Исчезнувший в СССР. Часть 5

Олег Краснощёков
Дорога.

    Смеркается.
    В середине июня уволенный в запас с военной службы, счастливый и голодный, свободный и нищий я возвращаюсь домой. Голова моя битком набита поэзией и фантастическими планами на будущее. В дорожном чемоданчике теснятся трехтомник Лихачева, том писем Пушкина и с полдюжины блокнотов, испещренных пляшущим тараканьим почерком. Передо мной расстилается длинная скатерть железной дороги, и я с упоением демобилизованного представил, как легко буду катиться по ней, изредка тормозя на складках полустанков только для того, чтобы открыть новую клейкую на ощупь бутылку дешевого портвейна. В его сладкой горечи станет приятнее ощущать неотразимое и не отвратительное приближение конца пути, где в темном тупике станции назначения пьяно заморгают предупредительные глазки семафоров.
    Если бы я хотел сочинить нечто прибыльное, то умнее всего мне было бы возвращать своего героя с какой-нибудь войны. Это сейчас признак хорошего тона – «человек с прошлым». А еще лучше, если его «прошлое» темно и сомнительно. Уже вошло в привычку возвращать с войн разочарованных благородных головорезов с романтической, убийственной для слабого пола, грустью в потухшем взгляде. Возвращать и тут же, пока не опомнился, окунать его в кипяток русской действительности, где герой, побарахтавшись какое-то время, как некогда барахтался хозяин Конька-Горбунка, превратится, наконец, в «крутого». А, принимая во внимание его «прошлое», то в образцового «крутого». Достижение же сочинителем пресловутой «правды жизни» с таким героем станет не только делом техники, но и своего рода удовольствием. Эта изюминка, застрявшая в зубах сюжета, легко превращается в палку в колесах наших планов. Да, действительно, я возвращаюсь со скучной военной службы домой в состоянии безотчетного ликования в том самом году, когда страна еще продолжала греть задницу и руки на раскаленной афганской сковороде. У меня имелись все основания предполагать, что ее жизнь не обойдет меня стороной. Но, к сожалению или к счастью, все обернулось иначе: два года с хвостиком, доходя временами от скуки до дурноты, я кое-как проваландался в глубоком дремучем тылу.

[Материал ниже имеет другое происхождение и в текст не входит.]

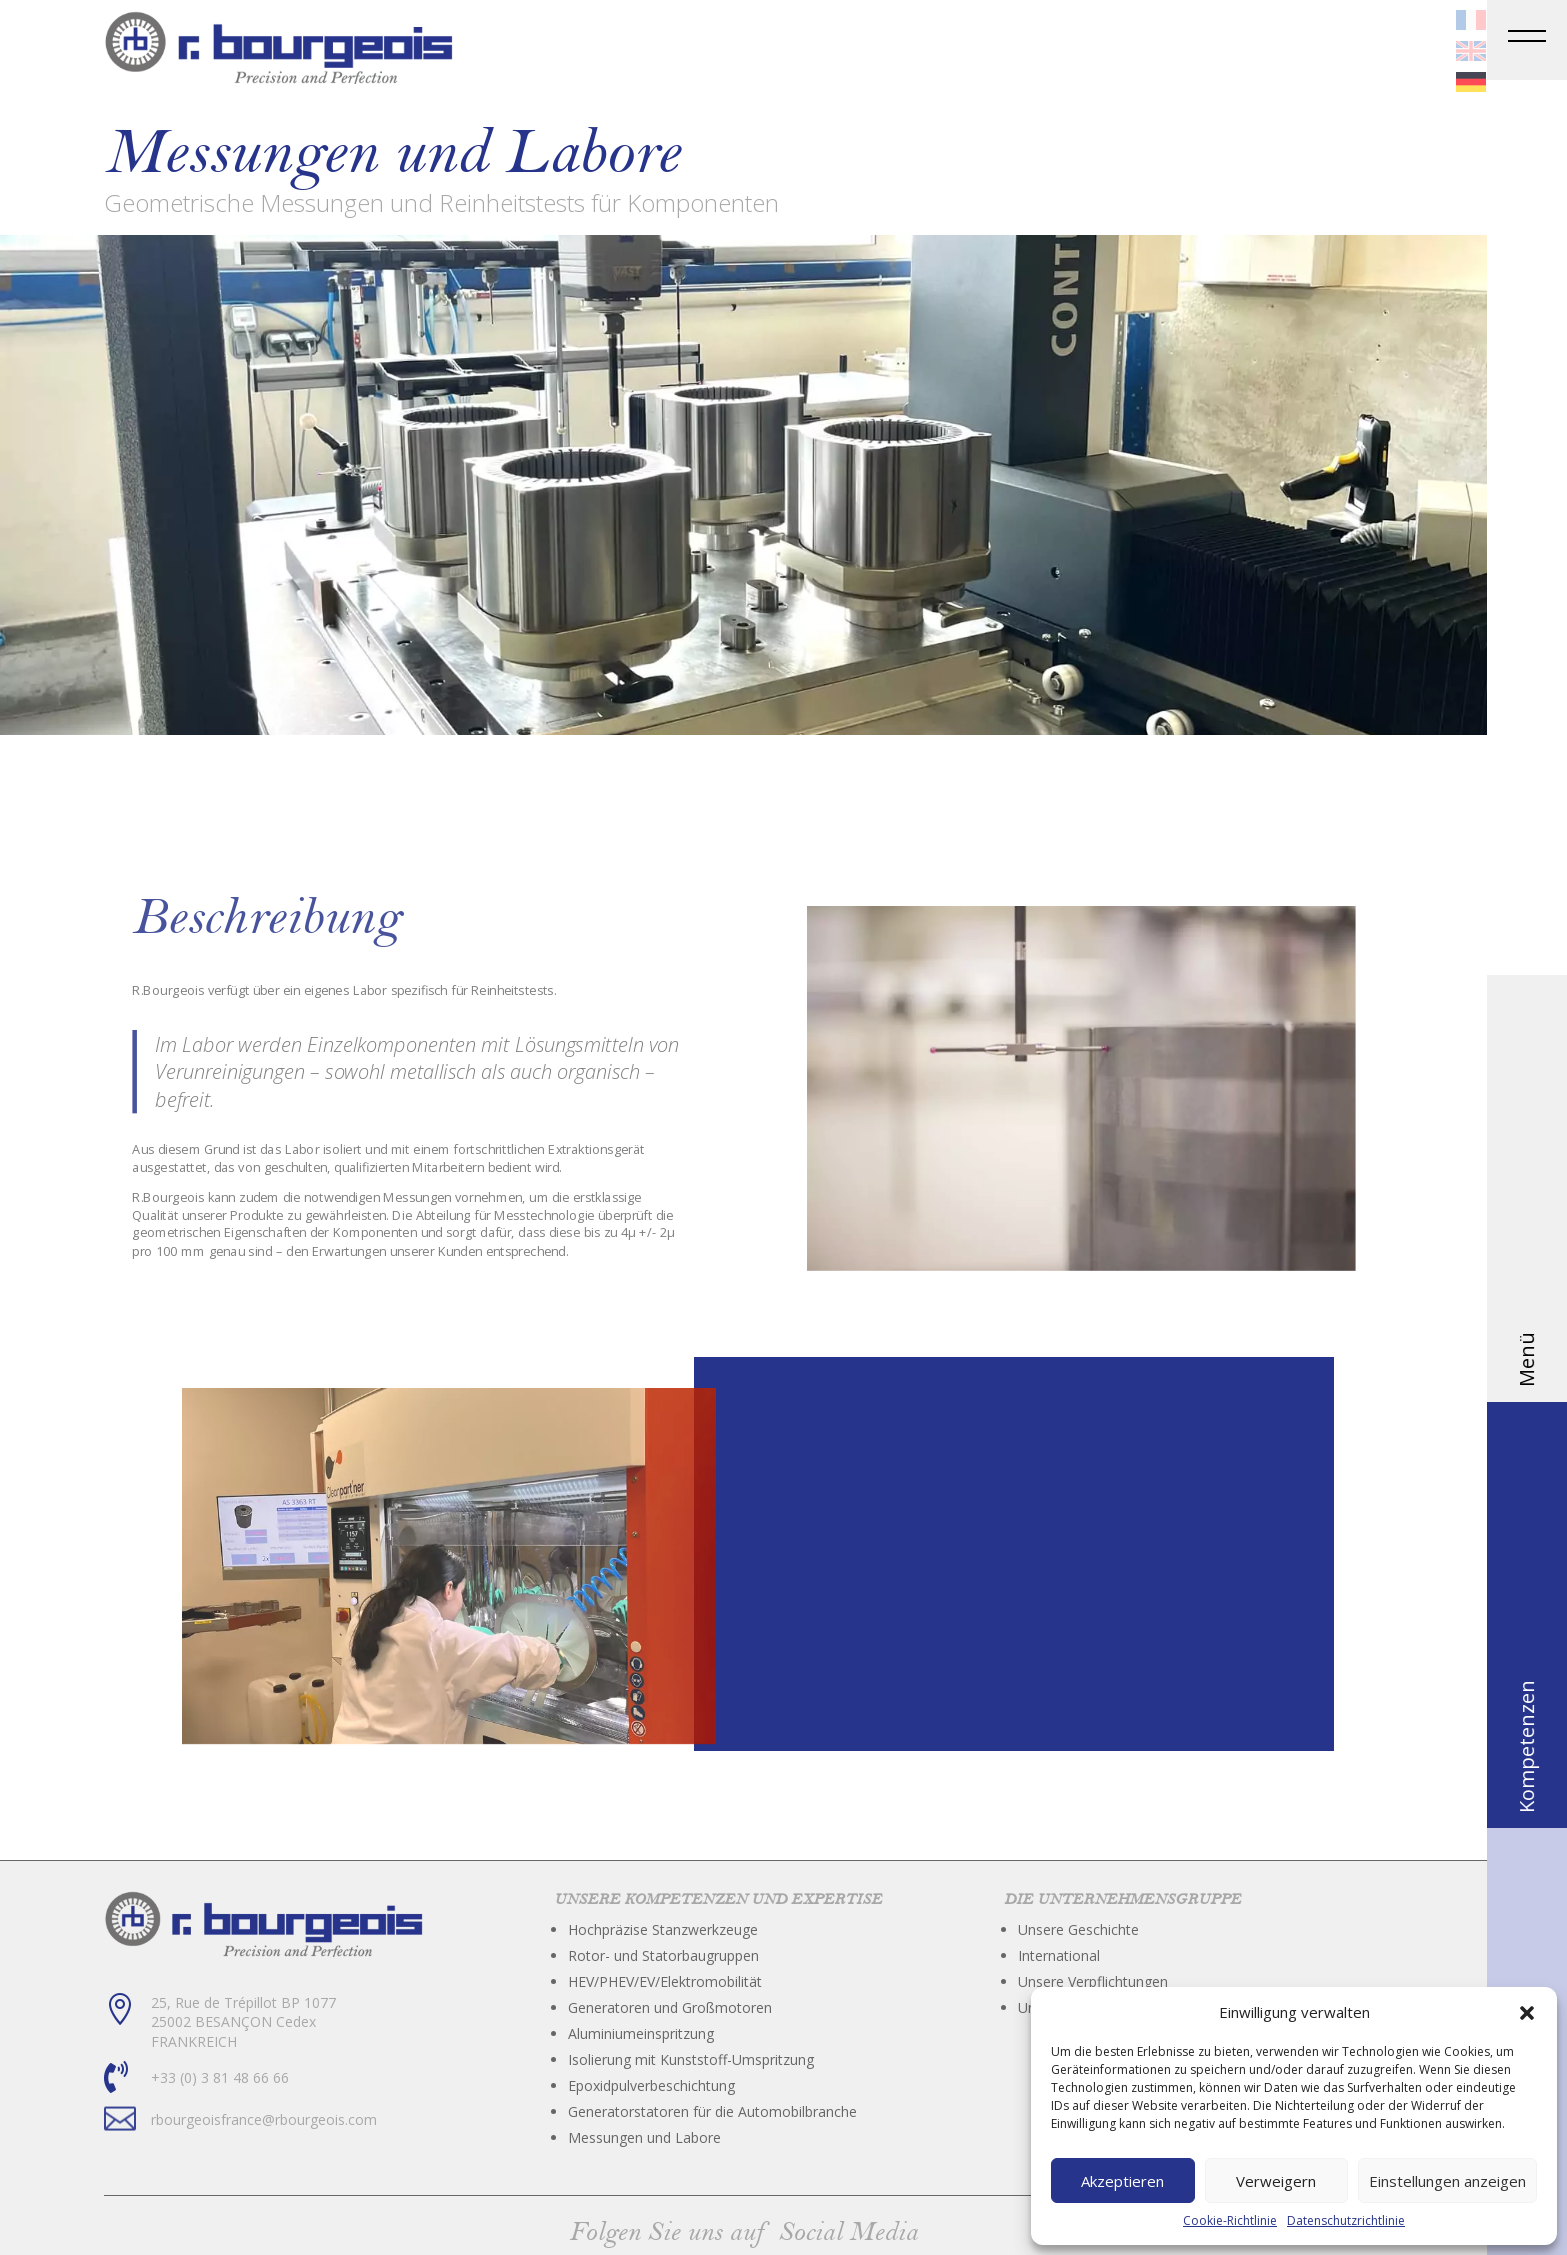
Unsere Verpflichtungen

В последний раз линию фронта в этой глуши рисовали дрекольем на песчаных плесах удельные русские князья времен Ивана Третьего и раньше, обороняясь от беспорядочных набегов и регулярных нашествий восточных кочевников. Мне не довелось не только понюхать пороха, но и просто как следует подержаться за автомат. Это обстоятельство трогало меня до самой глубокой – глубже Марианской – впадины моей души. В ней давно уже мирно почили отроческие полубредовые отголоски героического эпоса. И потому оставалось ощущение досады обворованного простофили. Пока я кусал себе локти, за забором воинской части происходили события, манившие властно и дразнившие искусно.
    Когда же срок вынужденного заточения в «комнатах без обоев» истек, неизжитое отрочество ясно дало о себе знать. Я искренне жалел, что с моим прозрачным прошлым и призрачным будущим меня не впустят ни в один модный сюжет. Судьба благородного героя мне не только не грозила, но даже и  не искала меня. Что ж, придется уповать на провидение и топать дальше как придётся.

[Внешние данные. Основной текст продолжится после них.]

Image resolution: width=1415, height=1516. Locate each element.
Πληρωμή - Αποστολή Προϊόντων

Когда за моей спиной ржаво скрипнули (как при прощании Пушкина с Пущиным в Михайловском) ворота КПП,  солнце уже палило по-отечески свысока.
   
   
Я сижу в пустом кафельном зале железнодорожного вокзала и жду проходящего ночного поезда до Москвы. От долгого скучного и, кажущегося безнадежным, сидения затекла спина. Время от времени я поднимаюсь с деревянного кресла размяться, подойти к вееру расписания, к вокзальному буфету выпить стаканчик «Куваки» – минеральной воды, в изобилии которой, кажется, по самые маковки воображаемых церквей утонул придорожный городишко: скромный, провинциальный до мозга костей, с названием, от частого употребления в большом географическом атласе ставшим нарицательным.
Городок гордился своими достопримечательностями так истово, как только может гордиться значками и побрякушками не воевавший солдат, любовно насаживающий их на зеленый хлопок парадной формы, походя при этом на садовника, угвоздившего клумбу черт знает чем без разбору.

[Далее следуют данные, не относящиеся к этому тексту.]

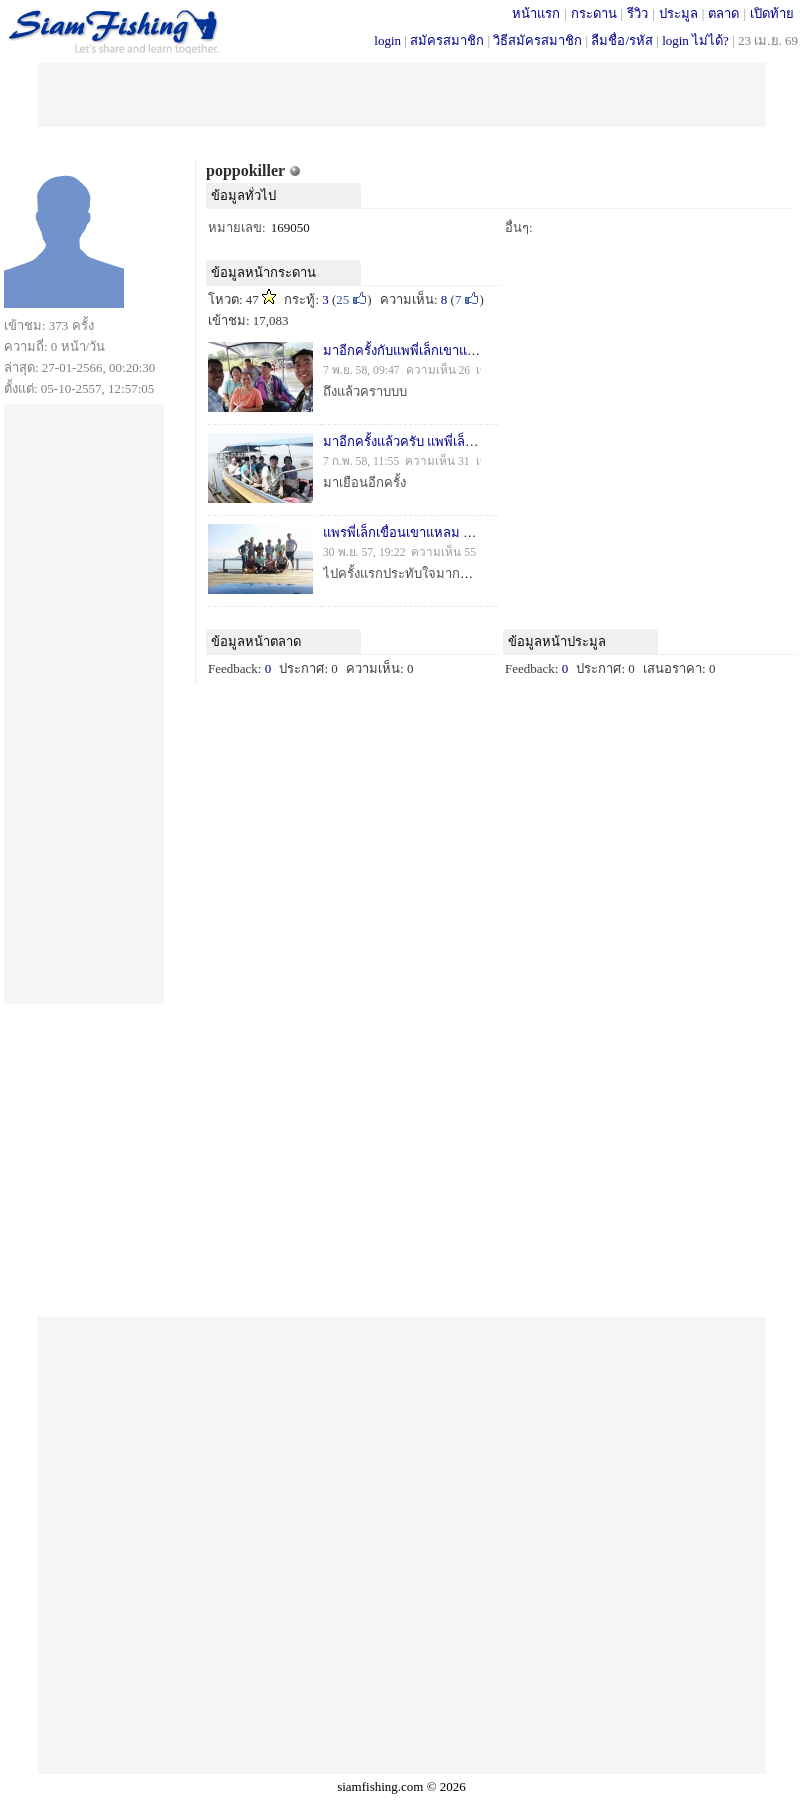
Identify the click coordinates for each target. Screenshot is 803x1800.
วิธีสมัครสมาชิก (537, 40)
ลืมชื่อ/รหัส (622, 40)
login (387, 40)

Городок был привычно доволен тем, что в нескольких верстах отсюда когда-то жил великий русский поэт, гостя у своей бабки, что за лесом бьют минеральные ключи, прибавляя к литературной славе места особенный целебный привкус. Где-то неподалеку пыхтит, пузырясь, старинный стекольный заводик, превращая песчаники округи в стеклотару. Но самые волнительные сердцам аборигенов примечательности зияли в черте городка и согревали их души подобно субботнему банному пару, клубящемуся по выходным дням над крышами шумных дворов вперемешку с дымом раскаленных каменок и праздничным смрадом кустарных самогонных аппаратов. Так или иначе, но все они странным образом были связаны с дорогой, ездой, с перемещением в пространстве. Первая из них – огромная эстакада. Воткнутая в проселочные дороги, она поражала очевидцев своим столичным размахом и бесцеремонным цинизмом, с каким потеснила она и расколола замшелое сонное пространство одноэтажных строений, в самом страшном сне не видевших подобного варварства.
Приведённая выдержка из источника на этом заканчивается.